- **What you will do**
Your response should contain every line from the data below that holds the string "Milan".
=== Data for processing ===
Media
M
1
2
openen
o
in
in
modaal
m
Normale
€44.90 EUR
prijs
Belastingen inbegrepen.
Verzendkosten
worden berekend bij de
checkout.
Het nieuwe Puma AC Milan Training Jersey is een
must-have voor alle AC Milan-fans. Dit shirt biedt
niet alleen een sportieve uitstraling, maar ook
===
=== Data for processing ===
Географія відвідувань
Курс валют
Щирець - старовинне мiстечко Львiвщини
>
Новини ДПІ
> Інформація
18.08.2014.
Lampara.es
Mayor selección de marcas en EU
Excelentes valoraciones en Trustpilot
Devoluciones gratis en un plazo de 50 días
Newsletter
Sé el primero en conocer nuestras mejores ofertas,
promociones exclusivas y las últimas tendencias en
===
- **Written answer**
Het nieuwe Puma AC Milan Training Jersey is een
must-have voor alle AC Milan-fans. Dit shirt biedt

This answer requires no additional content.